Myriam Benraad est diplômée de l’Institut d’études politiques de Paris en 2002, puis obtient son doctorat en science politique dans la même institution en 2011. Sa thèse porte sur l’expérience sociopolitique et identitaire des Arabes sunnites irakiens au prisme de l’occupation américaine, un travail pionnier qui fait d’elle l’une des premières chercheuses françaises à analyser l’émergence de l’État islamique dès 2006. Ses domaines de recherche couvrent les identités et communautés au Moyen-Orient, l’histoire contemporaine de l’Irak, les autoritarismes et transitions politiques, ainsi que l’islam politique et la radicalisation.

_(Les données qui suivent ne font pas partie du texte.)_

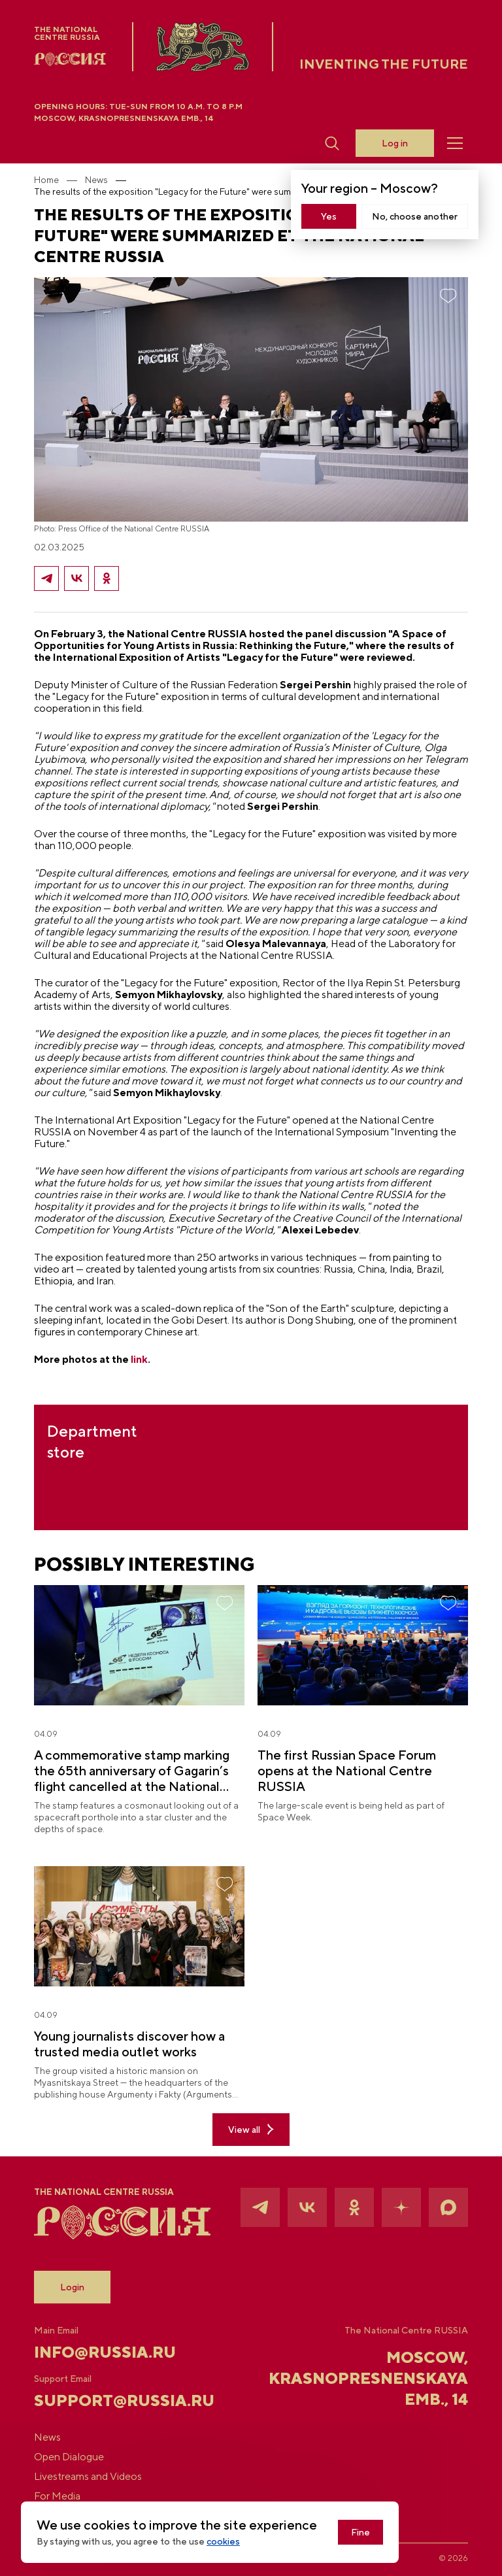 The image size is (502, 2576). Describe the element at coordinates (223, 2541) in the screenshot. I see `cookies` at that location.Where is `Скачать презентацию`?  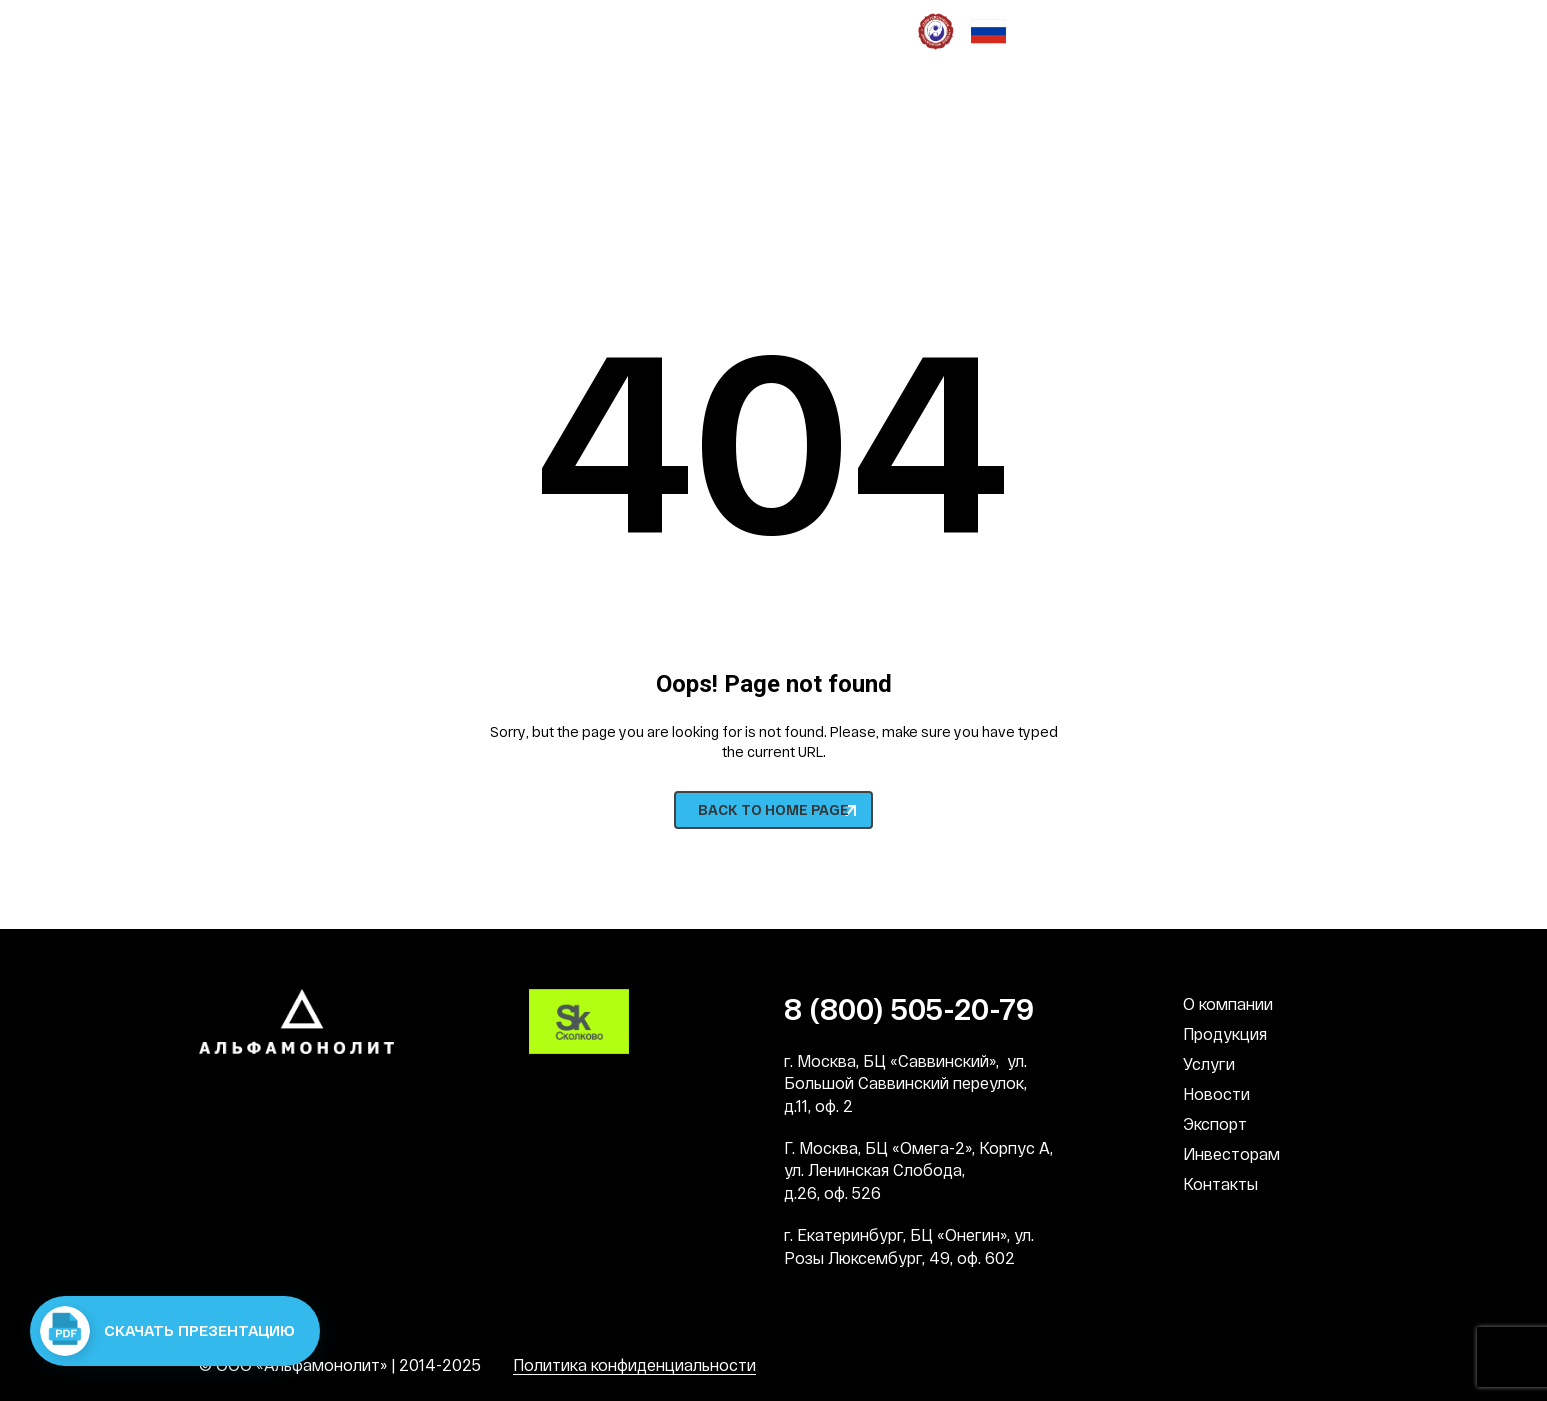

Après Sciences Po, Myriam Benraad multiplie les affiliations d’excellence. Chercheuse associée à l’IREMAM (Institut de recherches et d’études sur le monde arabe et musulman, CNRS, Aix-en-Provence) depuis 2013, rattachée à la Fondation pour la recherche stratégique depuis 2015, elle enseigne successivement à l’université de Limerick en Irlande, à l’université de Leyde aux Pays-Bas à partir de 2017, puis à l’Université internationale Schiller. Depuis 2025, elle intègre le Forward College à Paris où elle enseigne l’économie politique internationale.
Parallèlement à ses travaux académiques, Myriam Benraad mène depuis 2003 des missions de consultance en Afrique du Nord et au Moyen-Orient. Elle collabore avec l’OCDE sur la reconstruction de l’Irak, exerce comme chargée de politique à la Banque européenne d’investissement, et est régulièrement sollicitée comme experte par la Banque mondiale et le Conseil de l’Europe. Sa double casquette de chercheuse et de praticienne lui confère une autorité rare dans le débat public francophone sur le monde arabe.
Son œuvre comprend notamment Irak, la revanche de l’Histoire : de l’occupation étrangère à l’État islamique (Vendémiaire, 2015), Jihad : des origines religieuses à l’idéologie (Le Cavalier Bleu, 2018), Géopolitique de la colère (2020), Terrorisme : les affres de la vengeance (2021) et Mécanique des conflits : cycles de violence et résolution (Le Cavalier Bleu, 2024). En 2015, elle figure parmi les trois finalistes du Prix Brienne du livre géopolitique, remis en partenariat avec le ministère de la Défense.